=== To do ===
Your copy of the entries below should hold exactly the lines from the one containing "Bộ lọc cát Waterco" to the one containing "Belakangan ini, ia juga semakin dikenal", inclusive, and no pictures.

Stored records
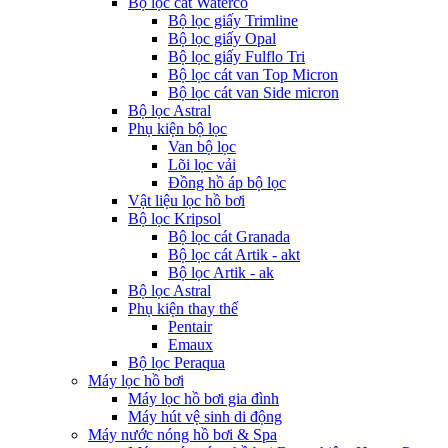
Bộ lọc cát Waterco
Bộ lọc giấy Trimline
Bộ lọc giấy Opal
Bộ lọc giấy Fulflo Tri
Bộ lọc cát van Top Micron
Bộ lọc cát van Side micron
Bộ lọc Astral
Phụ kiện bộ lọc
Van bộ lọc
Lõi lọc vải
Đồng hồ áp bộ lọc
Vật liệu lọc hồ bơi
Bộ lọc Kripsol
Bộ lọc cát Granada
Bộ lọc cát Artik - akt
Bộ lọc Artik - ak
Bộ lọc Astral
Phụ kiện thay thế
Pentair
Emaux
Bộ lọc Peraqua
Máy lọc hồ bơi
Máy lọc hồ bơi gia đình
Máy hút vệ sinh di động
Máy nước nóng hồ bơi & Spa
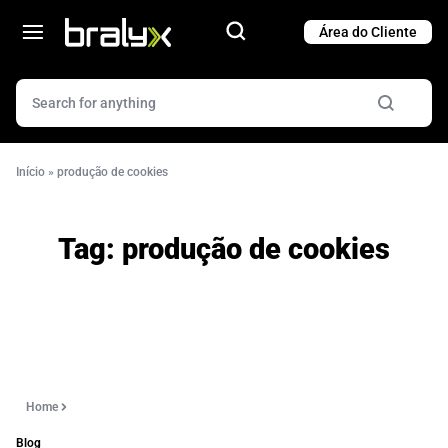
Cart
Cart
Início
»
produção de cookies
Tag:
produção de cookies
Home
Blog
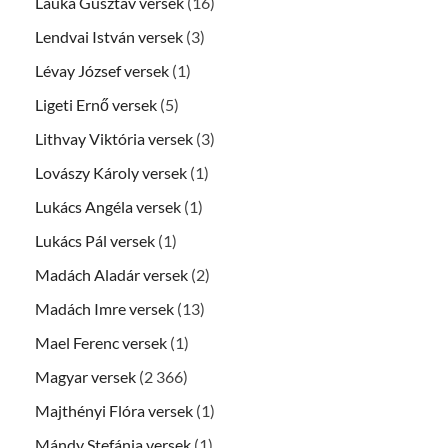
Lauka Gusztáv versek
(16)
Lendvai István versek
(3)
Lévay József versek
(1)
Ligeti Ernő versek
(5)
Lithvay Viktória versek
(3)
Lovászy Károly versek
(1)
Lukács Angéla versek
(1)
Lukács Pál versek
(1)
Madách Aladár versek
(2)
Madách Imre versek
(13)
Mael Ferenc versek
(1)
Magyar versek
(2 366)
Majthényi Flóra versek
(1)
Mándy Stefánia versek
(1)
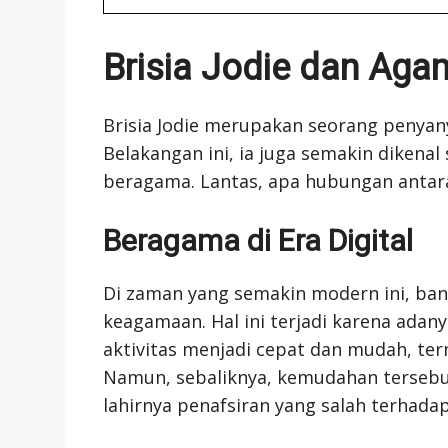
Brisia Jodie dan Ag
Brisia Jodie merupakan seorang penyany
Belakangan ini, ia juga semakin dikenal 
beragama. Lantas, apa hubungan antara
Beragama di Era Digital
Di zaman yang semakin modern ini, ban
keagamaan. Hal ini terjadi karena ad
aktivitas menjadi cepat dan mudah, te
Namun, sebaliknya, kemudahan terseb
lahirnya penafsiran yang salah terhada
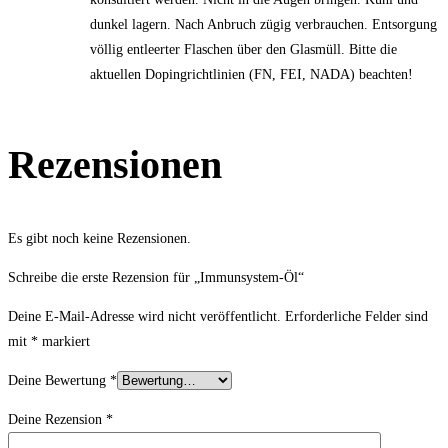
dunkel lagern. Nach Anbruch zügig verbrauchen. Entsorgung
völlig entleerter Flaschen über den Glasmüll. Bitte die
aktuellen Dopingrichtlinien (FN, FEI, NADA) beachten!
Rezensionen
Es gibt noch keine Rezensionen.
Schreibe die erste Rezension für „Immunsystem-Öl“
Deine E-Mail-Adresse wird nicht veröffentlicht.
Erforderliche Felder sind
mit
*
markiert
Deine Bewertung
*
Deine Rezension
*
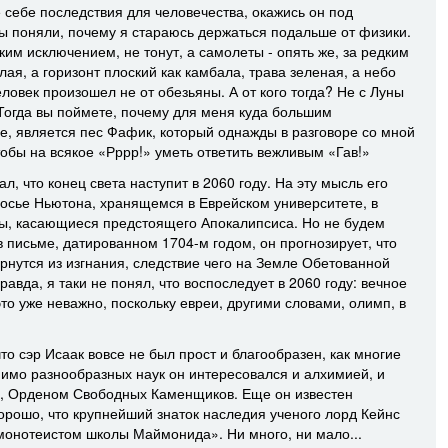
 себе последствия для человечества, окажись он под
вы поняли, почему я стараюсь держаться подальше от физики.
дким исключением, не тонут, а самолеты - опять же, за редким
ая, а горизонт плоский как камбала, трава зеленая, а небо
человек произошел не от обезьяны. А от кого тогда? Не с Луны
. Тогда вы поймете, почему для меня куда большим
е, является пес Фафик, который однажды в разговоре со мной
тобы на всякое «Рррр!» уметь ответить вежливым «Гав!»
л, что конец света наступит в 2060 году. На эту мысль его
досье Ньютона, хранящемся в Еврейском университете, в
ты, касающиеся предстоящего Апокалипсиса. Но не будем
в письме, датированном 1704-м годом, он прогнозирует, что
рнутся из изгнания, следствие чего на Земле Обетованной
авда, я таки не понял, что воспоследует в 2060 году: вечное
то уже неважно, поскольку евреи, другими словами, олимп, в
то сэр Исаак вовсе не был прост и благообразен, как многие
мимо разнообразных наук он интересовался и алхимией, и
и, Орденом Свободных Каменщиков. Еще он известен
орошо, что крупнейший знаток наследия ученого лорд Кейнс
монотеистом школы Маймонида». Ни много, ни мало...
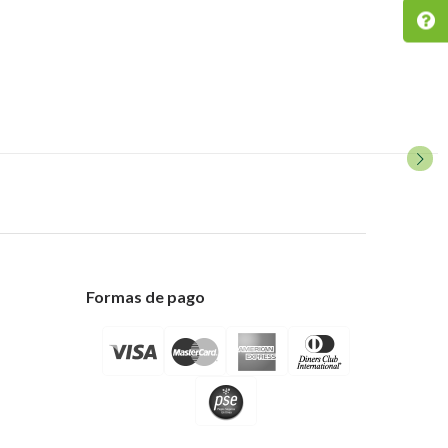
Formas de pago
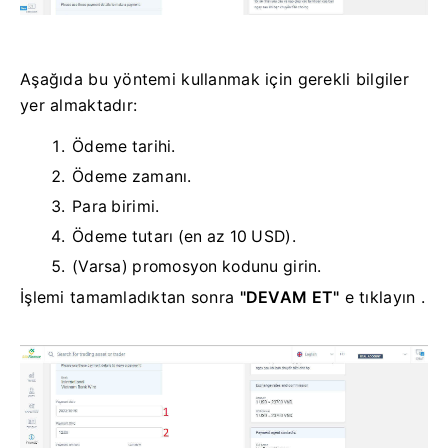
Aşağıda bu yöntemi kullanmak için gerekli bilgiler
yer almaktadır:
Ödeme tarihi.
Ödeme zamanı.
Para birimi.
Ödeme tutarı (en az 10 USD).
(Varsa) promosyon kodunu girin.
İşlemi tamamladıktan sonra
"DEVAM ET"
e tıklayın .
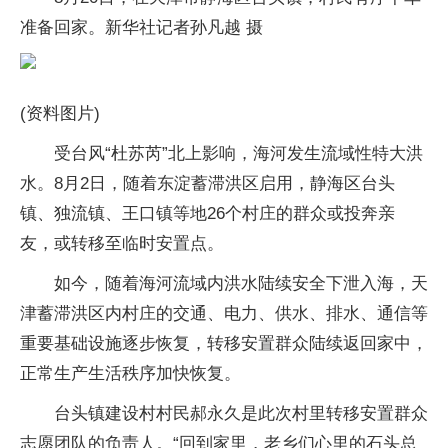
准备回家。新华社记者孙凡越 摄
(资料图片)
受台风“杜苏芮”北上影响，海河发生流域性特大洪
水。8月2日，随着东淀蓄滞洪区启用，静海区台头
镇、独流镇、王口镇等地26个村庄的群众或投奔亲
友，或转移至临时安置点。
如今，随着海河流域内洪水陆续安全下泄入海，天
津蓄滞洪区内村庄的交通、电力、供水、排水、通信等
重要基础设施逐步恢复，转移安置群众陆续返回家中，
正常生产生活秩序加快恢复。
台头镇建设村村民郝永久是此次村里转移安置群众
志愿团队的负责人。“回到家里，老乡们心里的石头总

...

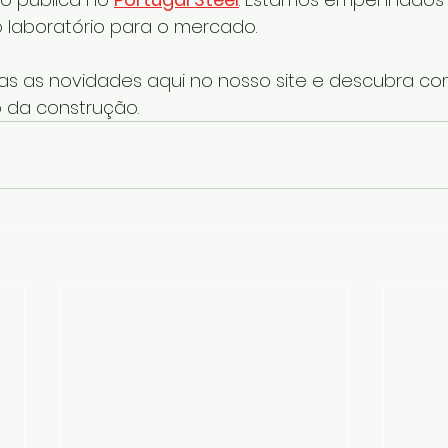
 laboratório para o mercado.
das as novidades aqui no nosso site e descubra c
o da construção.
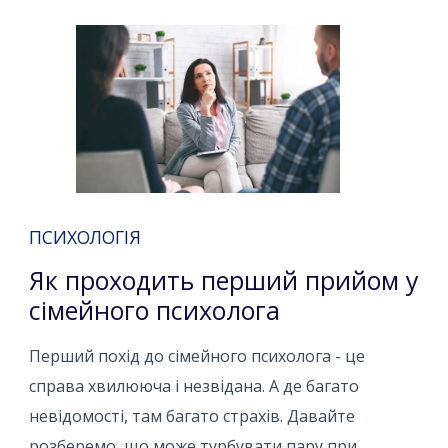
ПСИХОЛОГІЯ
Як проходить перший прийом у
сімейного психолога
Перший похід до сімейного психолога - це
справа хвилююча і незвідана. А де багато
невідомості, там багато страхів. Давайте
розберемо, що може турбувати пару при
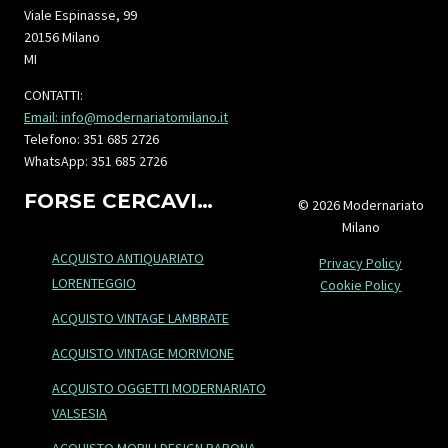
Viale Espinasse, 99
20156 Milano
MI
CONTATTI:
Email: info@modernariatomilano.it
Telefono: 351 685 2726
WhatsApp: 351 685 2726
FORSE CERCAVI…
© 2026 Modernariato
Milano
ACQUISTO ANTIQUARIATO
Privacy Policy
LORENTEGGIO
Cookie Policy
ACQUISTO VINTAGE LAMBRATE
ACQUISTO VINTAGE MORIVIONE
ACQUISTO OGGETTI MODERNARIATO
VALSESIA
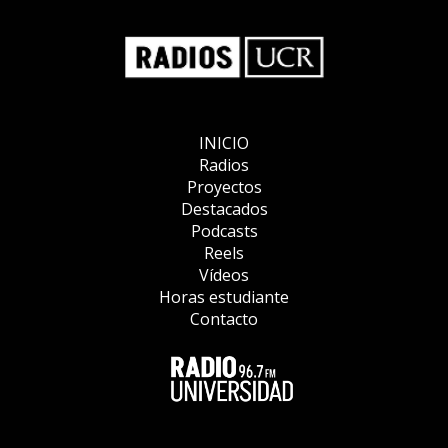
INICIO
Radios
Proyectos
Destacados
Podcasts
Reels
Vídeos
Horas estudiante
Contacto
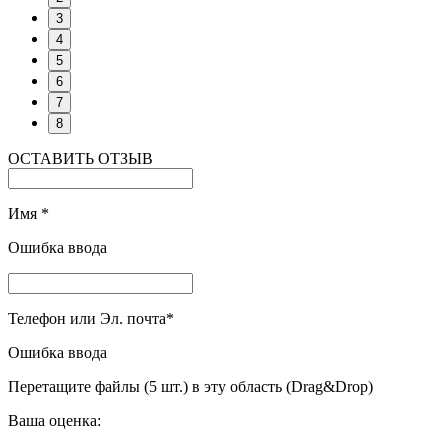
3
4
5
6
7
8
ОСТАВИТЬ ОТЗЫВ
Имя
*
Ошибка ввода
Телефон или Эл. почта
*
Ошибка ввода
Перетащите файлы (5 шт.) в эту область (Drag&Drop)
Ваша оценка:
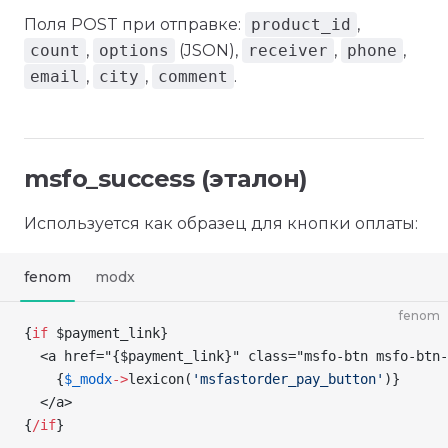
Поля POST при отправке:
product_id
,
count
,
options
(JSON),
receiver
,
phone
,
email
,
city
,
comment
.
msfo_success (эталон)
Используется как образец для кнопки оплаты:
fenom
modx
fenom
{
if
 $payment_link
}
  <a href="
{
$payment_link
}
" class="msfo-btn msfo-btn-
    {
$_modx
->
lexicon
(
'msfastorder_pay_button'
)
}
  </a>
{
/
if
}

=== Task output ===
Bộ lọc cát Waterco
Bộ lọc giấy Trimline
Bộ lọc giấy Opal
Bộ lọc giấy Fulflo Tri
Bộ lọc cát van Top Micron
Bộ lọc cát van Side micron
Bộ lọc Astral
Phụ kiện bộ lọc
Van bộ lọc
Lõi lọc vải
Đồng hồ áp bộ lọc
Vật liệu lọc hồ bơi
Bộ lọc Kripsol
Bộ lọc cát Granada
Bộ lọc cát Artik - akt
Bộ lọc Artik - ak
Bộ lọc Astral
Phụ kiện thay thế
Pentair
Emaux
Bộ lọc Peraqua
Máy lọc hồ bơi
Máy lọc hồ bơi gia đình
Máy hút vệ sinh di động
Máy nước nóng hồ bơi & Spa
Cart
Cart
Início
»
produção de cookies
Tag:
produção de cookies
Home
Blog
Lauka Gusztáv versek
(16)
Lendvai István versek
(3)
Lévay József versek
(1)
Ligeti Ernő versek
(5)
Lithvay Viktória versek
(3)
Lovászy Károly versek
(1)
Lukács Angéla versek
(1)
Lukács Pál versek
(1)
Madách Aladár versek
(2)
Madách Imre versek
(13)
Mael Ferenc versek
(1)
Magyar versek
(2 366)
Majthényi Flóra versek
(1)
Mándy Stefánia versek
(1)
Brisia Jodie dan Ag
Brisia Jodie merupakan seorang penyany
Belakangan ini, ia juga semakin dikenal 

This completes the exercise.